Cook had occupied the crease for six and a half hours on day three of the fourth Test to amass the highest score against Australia in Melbourne, a feisty unbeaten 244 which eventually helped England draw the Test. Although the visitor ceded the urn, with Australia winning the series 4-0, Cook was back on track.

"Cook's record is unquestionable," Palmer, who first started working with the England opener in the early months of 2015, tells Sportstar.

Alastair Cook batting stance from 2011 (L) and 2018. - SCREENGRAB FROM ECB.CO.UK

 

That was a rough year for the former England captain. Not only had he been dropped from the ODI side, he had gone two long years without a single Test century. For England's highest run-scorer in Tests (12,158 runs), the poor run of form belied the talent of a player, who for long, had been touted as the most likely candidate to break all of Sachin Tendulkar's Test records.

Cook's alliance with Palmer, a former Somerset all-rounder, and the time he spent in the latter's academy in Oxfordshire provided a second lease of life for the Essex batsman.

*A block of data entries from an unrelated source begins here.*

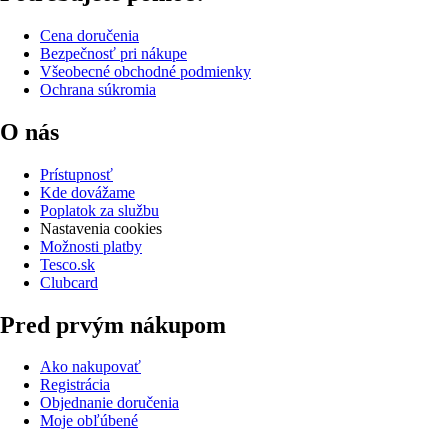
Cena doručenia
Bezpečnosť pri nákupe
Všeobecné obchodné podmienky
Ochrana súkromia
O nás
Prístupnosť
Kde dovážame
Poplatok za službu
Nastavenia cookies
Možnosti platby
Tesco.sk
Clubcard
Pred prvým nákupom
Ako nakupovať
Registrácia
Objednanie doručenia
Moje obľúbené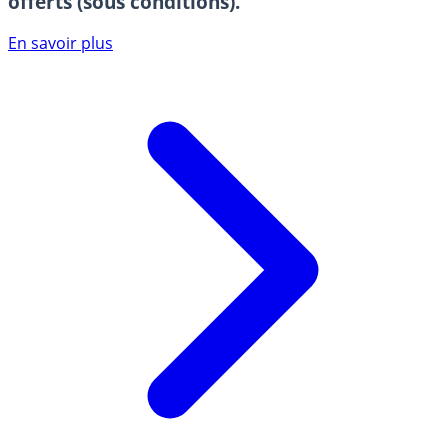
offerts (sous conditions).
En savoir plus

In between 2015 and 2017, Cook scored 3,533 runs in 42 Tests at an average of 47.74, including seven hundreds and 17 half-centuries. This was in contrast to the 2,555 runs he had managed from 37 Tests at 39.30 in between 2012 and 2014, including six hundreds and 12 half-centuries.

So, what changed?

An open stance

"We worked on a more open stance and turning his back foot in when he triggered," Palmer points out. "It was also important to keep his leading shoulder out of the way prior to driving the ball when hitting straight. Doing this gave him good alignment and balance so he could hit down the ground more effectively.

Alastair Cook's alliance with Gary Palmer, a former Somerset all-rounder, and the time he spent in the latter's academy in Oxfordshire provided a second lease of life for the Essex batsman.   -  Special Arrangement

 

"It also gave him good access to the ball and, importantly, allowed him to leave the ball more effectively. We worked for many months honing his technique and hitting lots of balls so to get the muscle memory in place and ensure we didn’t leave a stone unturned," he adds.

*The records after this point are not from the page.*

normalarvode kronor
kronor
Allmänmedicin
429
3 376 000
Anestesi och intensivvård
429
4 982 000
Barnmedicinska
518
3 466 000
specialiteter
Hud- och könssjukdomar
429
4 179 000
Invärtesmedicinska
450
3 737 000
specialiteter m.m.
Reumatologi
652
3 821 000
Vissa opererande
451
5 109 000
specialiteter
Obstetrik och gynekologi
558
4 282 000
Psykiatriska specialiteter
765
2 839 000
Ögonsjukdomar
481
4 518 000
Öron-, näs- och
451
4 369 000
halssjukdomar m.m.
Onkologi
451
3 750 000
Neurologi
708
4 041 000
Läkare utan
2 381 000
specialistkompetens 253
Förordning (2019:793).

Palmer argues that a slightly more open batting stance "helps a left-handed batter facing a right arm pace bowler hit the ball effectively in the V."

"It's all about angles and keeping the bat on the line of the ball for as long as possible when playing straight. If you stand very side on, you limit the access to the ball and can’t hit it down the ground. This is when players get blocked off and play around their front pad.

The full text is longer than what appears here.